If the state is underperforming or lacking the requisite technical strength, international organizations might act as partial substitutes for government institutions’ role of developing and monitoring policies and programs. In the absence of strong civil society, international agencies could play the role of transparency or accountability proxies for independent NGOs. To perform these functions, they need data and such “donor demand for data” could temporarily replace the domestic data demand. The rationale for these interventions is that in response to donor demand the local statistical capacity will grow to the level when the national statistical systems are sustainable on the long run.
Markets for data could suffer from statistical “Dutch disease”—donors and international actors often collect data to meet their own needs or as a global public good. When this happens, it does so at the expense of data and systems for which there are true, domestic needs. Donors are willing to pay a higher price than local governments are for the same data. The cost of data collection could be inflated by the agencies’ competition for scarce statistical expertise within the developing country itself at levels that are difficult to reduce. For example, per household costs in the recent official surveys in some African countries exceeded $400 (Kilic et al 2017). It is questionable whether the statistical agencies in developing countries could continue operating at these prices without external funding.
Data might also be overprovisioned. The growing number of actors all working in the same context forces high transaction costs on country officials and might subordinate the true demand for data to successive waves of external priorities (OECD 2017). Uncoordinated donor efforts could lead to a multitude of often similar surveys conducted at the same time, a proliferation of training workshops and overinvestment in the hardware and software for the statistical offices (Sanna and Mc Donnell 2017). While individual, short-term policy and advocacy needs may be met this way, it is probably creating structures which are not sustainable—or necessary—as governments and civil society increase their capabilities to perform their rightful roles and donors step back.
Conclusion
A country’s economy suffers from the lack of data. Too much data for a given level of development might not help either.
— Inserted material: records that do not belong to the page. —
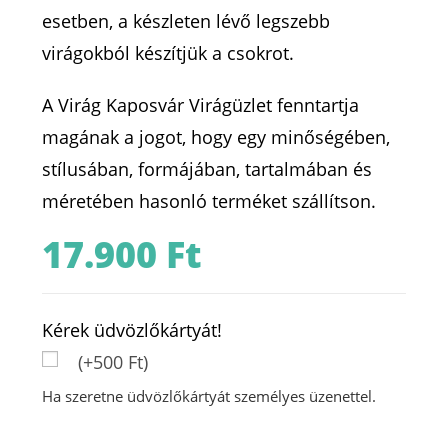
esetben, a készleten lévő legszebb
virágokból készítjük a csokrot.
A Virág Kaposvár Virágüzlet fenntartja
magának a jogot, hogy egy minőségében,
stílusában, formájában, tartalmában és
méretében hasonló terméket szállítson.
17.900
Ft
Kérek üdvözlőkártyát!
(+500 Ft)
Ha szeretne üdvözlőkártyát személyes üzenettel.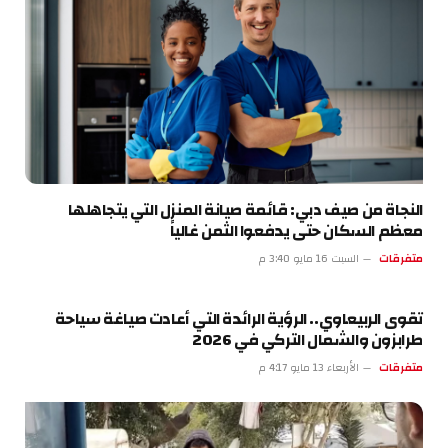
النجاة من صيف دبي: قائمة صيانة المنزل التي يتجاهلها
معظم السكان حتى يدفعوا الثمن غالياً
متفرقات
السبت 16 مايو 3:40 م
تقوى الربيعاوي.. الرؤية الرائدة التي أعادت صياغة سياحة
طرابزون والشمال التركي في 2026
متفرقات
الأربعاء 13 مايو 4:17 م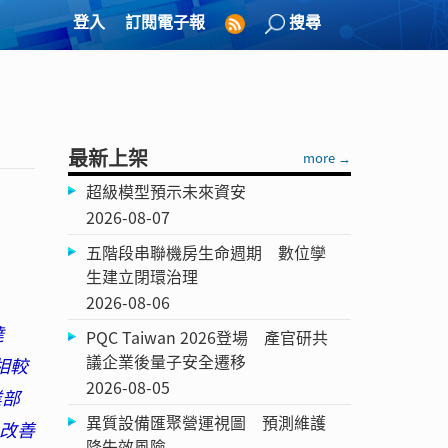
登入
訂閱電子報
搜尋
最新上架
more →
超級模型預示未來資安
2026-08-07
五階段串聯機房生命週期 數位孿
生建立閉環治理
2026-08-06
達
PQC Taiwan 2026登場 產官研共
議企業後量子安全遷移
相較
2026-08-05
業部
異質設備匯聚營運視圖 預測維護
改善
降失效風險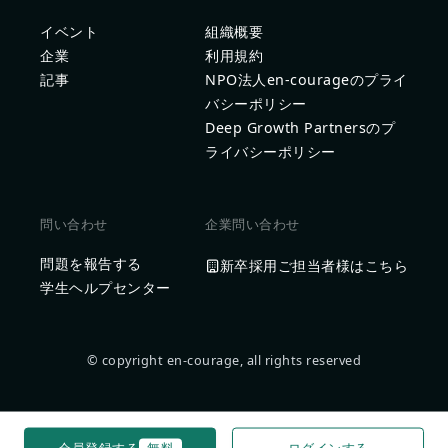
イベント
組織概要
企業
利用規約
記事
NPO法人en-courageのプライ
バシーポリシー
Deep Growth Partnersのプ
ライバシーポリシー
問い合わせ
企業問い合わせ
問題を報告する
新卒採用ご担当者様はこちら
学生ヘルプセンター
© copyright en-courage, all rights reserved
会員登録する
無料
ログインする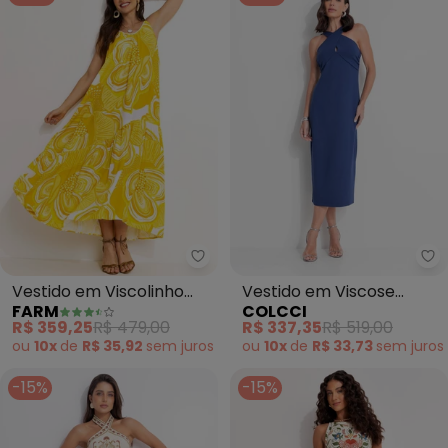
Farm - Vestido em Viscolinho (
Co
Vestido em Viscolinho
Vestido em Viscose
FARM
COLCCI
(Amarelo)
(Azul)
R$ 359,25
R$ 479,00
R$ 337,35
R$ 519,00
ou
10x
de
R$ 35,92
sem
juros
ou
10x
de
R$ 33,73
sem
juros
-15%
-15%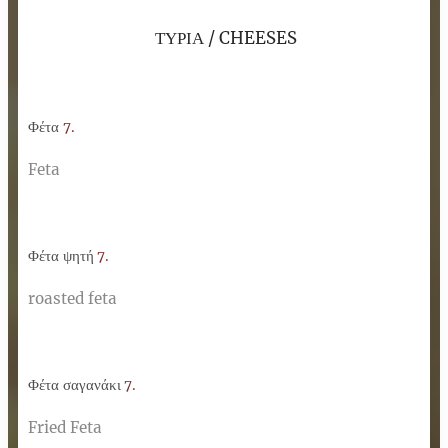
ΤΥΡΙΑ / CHEESES
Φέτα
7.
Feta
Φέτα ψητή
7.
roasted feta
Φέτα σαγανάκι
7.
Fried Feta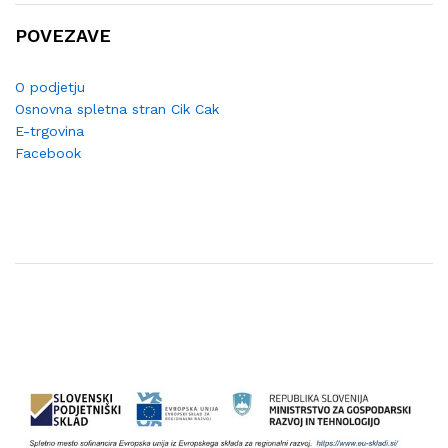
POVEZAVE
O podjetju
Osnovna spletna stran Cik Cak
E-trgovina
Facebook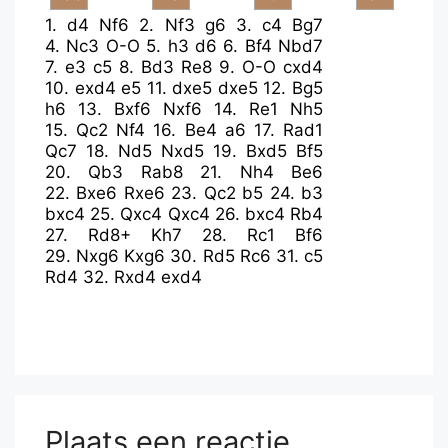
1.
d4
Nf6
2.
Nf3
g6
3.
c4
Bg7
4.
Nc3
O-O
5.
h3
d6
6.
Bf4
Nbd7
7.
e3
c5
8.
Bd3
Re8
9.
O-O
cxd4
10.
exd4
e5
11.
dxe5
dxe5
12.
Bg5
h6
13.
Bxf6
Nxf6
14.
Re1
Nh5
15.
Qc2
Nf4
16.
Be4
a6
17.
Rad1
Qc7
18.
Nd5
Nxd5
19.
Bxd5
Bf5
20.
Qb3
Rab8
21.
Nh4
Be6
22.
Bxe6
Rxe6
23.
Qc2
b5
24.
b3
bxc4
25.
Qxc4
Qxc4
26.
bxc4
Rb4
27.
Rd8+
Kh7
28.
Rc1
Bf6
29.
Nxg6
Kxg6
30.
Rd5
Rc6
31.
c5
Rd4
32.
Rxd4
exd4
Plaats een reactie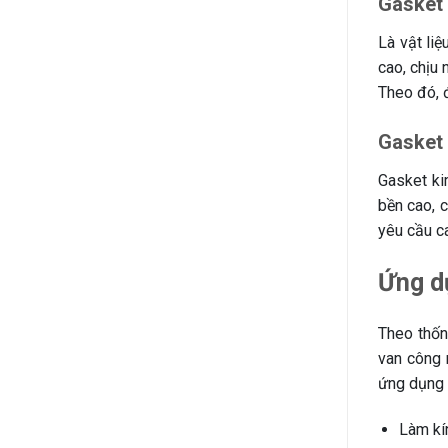
Gasket 
Là vật liệ
cao, chịu 
Theo đó, đ
Gasket 
Gasket ki
bền cao, 
yêu cầu c
Ứng d
Theo thốn
van công 
ứng dụng 
Làm kí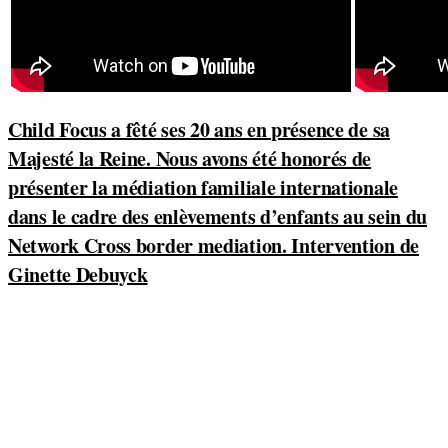
Child Focus a fêté ses 20 ans en présence de sa
Majesté la Reine. Nous avons été honorés de
présenter la médiation familiale internationale
dans le cadre des enlèvements d’enfants au sein du
Network Cross border mediation. Intervention de
Ginette Debuyck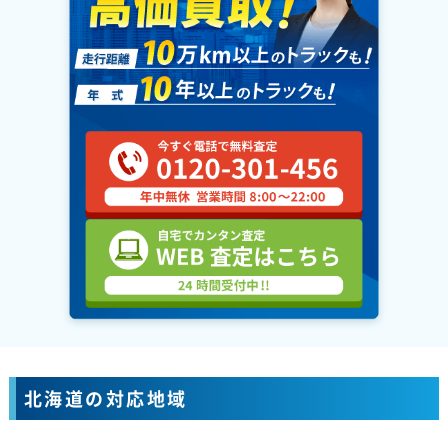
北海道の対応地域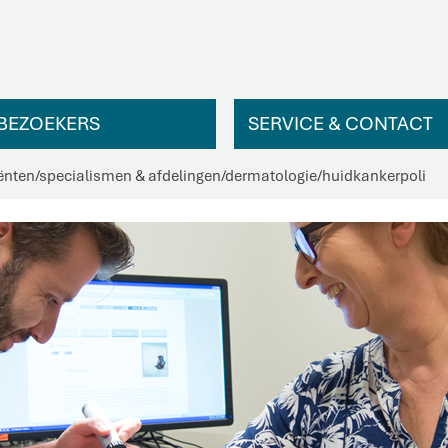
BEZOEKERS
SERVICE & CONTACT
ënten
/
specialismen & afdelingen
/
dermatologie
/
huidkankerpoli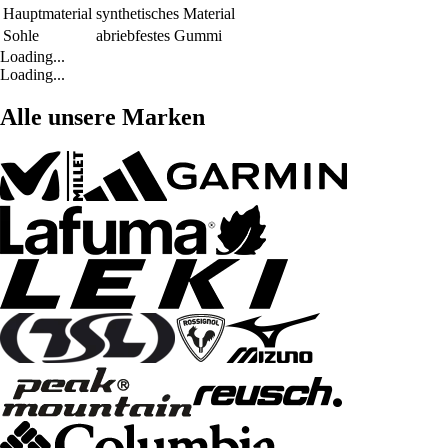
Hauptmaterial
synthetisches Material
Sohle
abriebfestes Gummi
Loading...
Loading...
Alle unsere Marken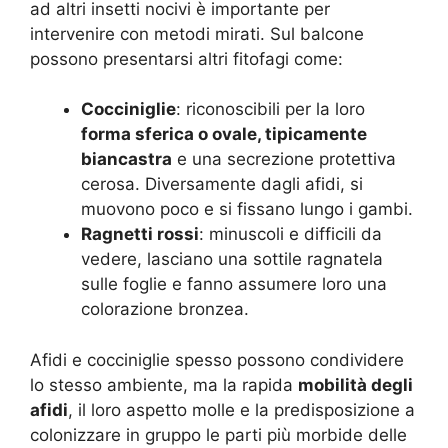
ad altri insetti nocivi è importante per
intervenire con metodi mirati. Sul balcone
possono presentarsi altri fitofagi come:
Cocciniglie
: riconoscibili per la loro
forma sferica o ovale, tipicamente
biancastra
e una secrezione protettiva
cerosa. Diversamente dagli afidi, si
muovono poco e si fissano lungo i gambi.
Ragnetti rossi
: minuscoli e difficili da
vedere, lasciano una sottile ragnatela
sulle foglie e fanno assumere loro una
colorazione bronzea.
Afidi e cocciniglie spesso possono condividere
lo stesso ambiente, ma la rapida
mobilità degli
afidi
, il loro aspetto molle e la predisposizione a
colonizzare in gruppo le parti più morbide delle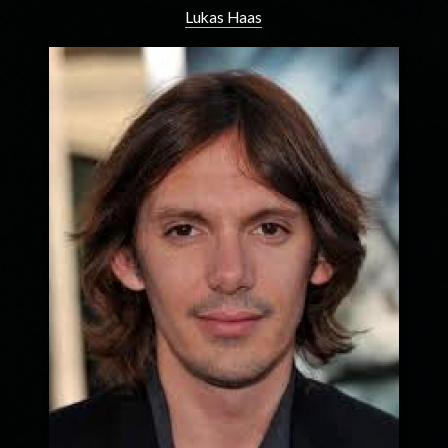
Lukas Haas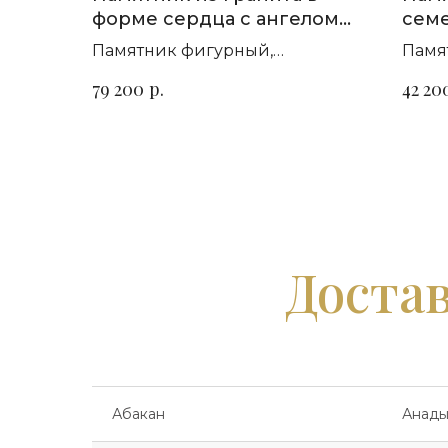
форме сердца с ангелом
семе
П-306
бере
Памятник фигурный,
Памя
горизонтальный. Сорт гранита
гори
р.
79 200
42 20
на выбор
на в
Достав
Абакан
Анады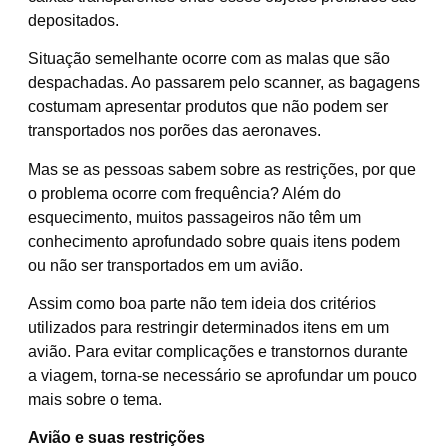
depositados.
Situação semelhante ocorre com as malas que são
despachadas. Ao passarem pelo scanner, as bagagens
costumam apresentar produtos que não podem ser
transportados nos porões das aeronaves.
Mas se as pessoas sabem sobre as restrições, por que
o problema ocorre com frequência? Além do
esquecimento, muitos passageiros não têm um
conhecimento aprofundado sobre quais itens podem
ou não ser transportados em um avião.
Assim como boa parte não tem ideia dos critérios
utilizados para restringir determinados itens em um
avião. Para evitar complicações e transtornos durante
a viagem, torna-se necessário se aprofundar um pouco
mais sobre o tema.
Avião e suas restrições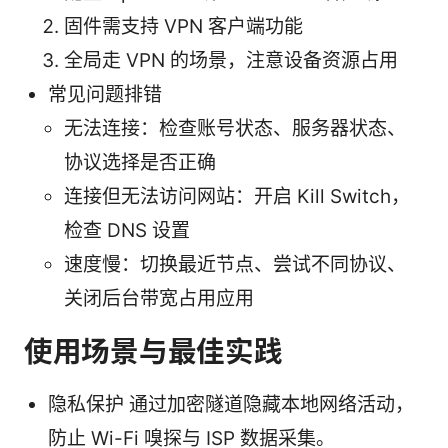
固件需支持 VPN 客户端功能
全局走 VPN 的场景，注意设备资源占用
常见问题排错
无法连接：检查账号状态、服务器状态、
协议选择是否正确
连接但无法访问网站：开启 Kill Switch，
检查 DNS 设置
速度慢：切换最近节点、尝试不同协议、
关闭后台带宽占用应用
使用场景与最佳实践
隐私保护 通过加密隧道隐藏本地网络活动，
防止 Wi-Fi 嗅探与 ISP 数据采集。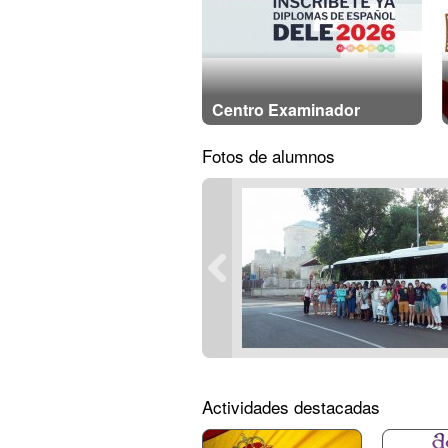
Centro Examinador
Fotos de alumnos
Actividades destacadas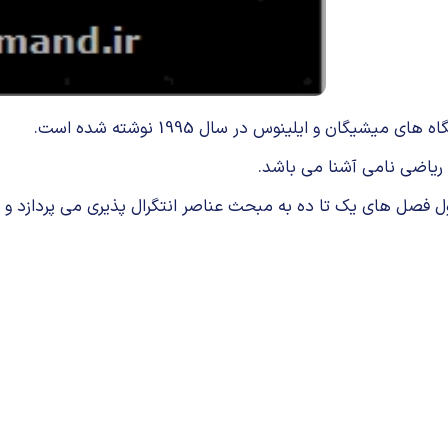
یگان و ایلینوس در سال 1995 نوشته شده است.
 ریاضی نامی آشنا می باشد.
ه به مبحث عناصر انتگرال پذیری می پردازد و فصل های 11 تا 17 به اندازه لبگ پ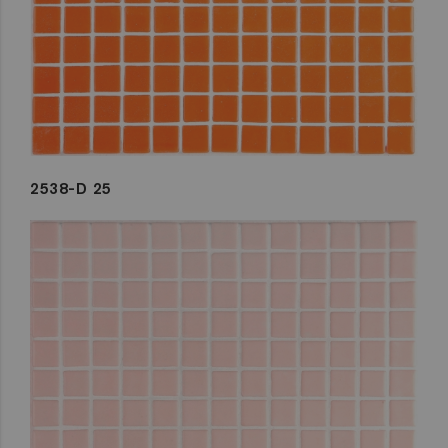
2538-D 25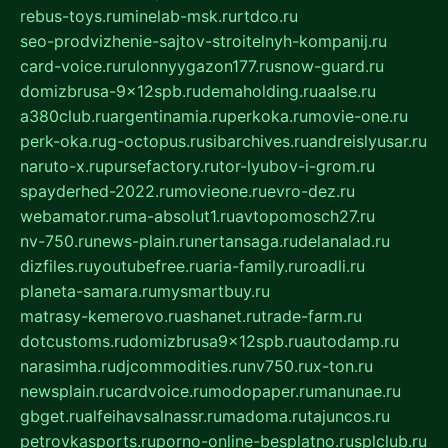
rebus-toys.ru
minelab-msk.ru
rtdco.ru
seo-prodvizhenie-sajtov-stroitelnyh-kompanij.ru
card-voice.ru
rulonnyygazon177.ru
snow-guard.ru
domizbrusa-9x12spb.ru
demaholding.ru
aalse.ru
a380club.ru
argentinamia.ru
perkoka.ru
movie-one.ru
perk-oka.ru
g-octopus.ru
sibarchives.ru
andreislyusar.ru
naruto-x.ru
pursefactory.ru
tor-lyubov-i-grom.ru
spayderhed-2022.ru
movieone.ru
evro-dez.ru
webamator.ru
ma-absolut1.ru
avtopomosch27.ru
nv-750.ru
news-plain.ru
nertansaga.ru
delanalad.ru
dizfiles.ru
youtubefree.ru
aria-family.ru
roadli.ru
planeta-samara.ru
mysmartbuy.ru
matrasy-kemerovo.ru
ashanet.ru
trade-farm.ru
dotcustoms.ru
domizbrusa9x12spb.ru
autodamp.ru
narasimha.ru
djcommodities.ru
nv750.ru
x-ton.ru
newsplain.ru
cardvoice.ru
modopaper.ru
manunae.ru
gbget.ru
alfeihavsalnassr.ru
madoma.ru
tajuncos.ru
petrovkasports.ru
porno-online-besplatno.ru
splclub.ru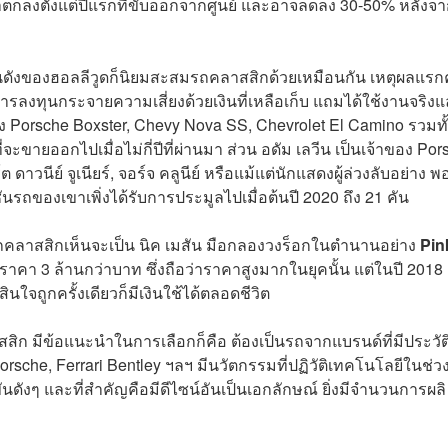
ตกลงตั้งแต่ปีแรกที่ขับออกจากศูนย์ และอาจลดลง 30-50% หลังจาก
ดังของฮอลลีวูดก็นิยมสะสมรถคลาสสิกด้วยเหมือนกัน เหตุผลแรก
ลงทุนกระจายความเสี่ยงด้วยเงินที่เหลือเก็บ แถมได้ใช้งานจริง
อง
Porsche Boxster, Chevy Nova SS, Chevrolet El Camino รวมทั
ี่จะขายออกไปเมื่อไม่กี่ปีที่ผ่านมา ส่วน อดัม เลวีน เป็นเจ้าของ Po
ดาวนีย์ จูเนียร์, จอร์จ คลูนีย์ หรือแม้แต่นักแสดงผู้ล่วงลับอย่าง พ
นรถของเขาเพิ่งได้รับการประมูลไปเมื่อต้นปี 2020 ถึง 21 คัน
รถคลาสสิกเห็นจะเป็น นิค เมสัน มือกลองวงร็อกในตำนานอย่าง
Pin
าคา 3 ล้านกว่าบาท ซึ่งถือว่าราคาสูงมากในยุคนั้น แต่ในปี 2018
ดสินใจถูกครั้งเดียวก็มีเงินใช้ได้ตลอดชีวิต
ิก มีข้อแนะนำในการเลือกก็คือ ต้องเป็นรถจากแบรนด์ที่มีประวัต
rsche, Ferrari Bentley ฯลฯ มีนวัตกรรมที่ปฏิวัติเทคโนโลยีในช่ว
นดังๆ และที่สำคัญคือมีดีไซน์อันเป็นเอกลักษณ์ ยิ่งมีจำนวนการผลิ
Should Mauritania aim at New Zealand’s levels of data production, or would much more modest levels suffice to meet its current needs? What is Mauritania’s true demand for data?
I do not have answers to these questions. While the central premise of donors and international agencies—that most developing countries fail to produce sufficient data on their own and need support—is accurate, I believe that the heterogeneity of demands for data across different countries should be acknowledged and planned for. The development of methodologies which help to assess a country’s true demand for data could improve the effectiveness and sustainability of data policies, technical support, and financing, toward helping each country to reach its optimal level of data. Priorities should be given to programs which help to generate local demand for data, for example, data literacy programs and initiatives designed to remove the barriers for wider groups of populations to understand and use data. However, in doing so, a much higher level of donor coordination is required to minimize the distortions of the local markets and to assure the long-term sustainability of the local statistical systems.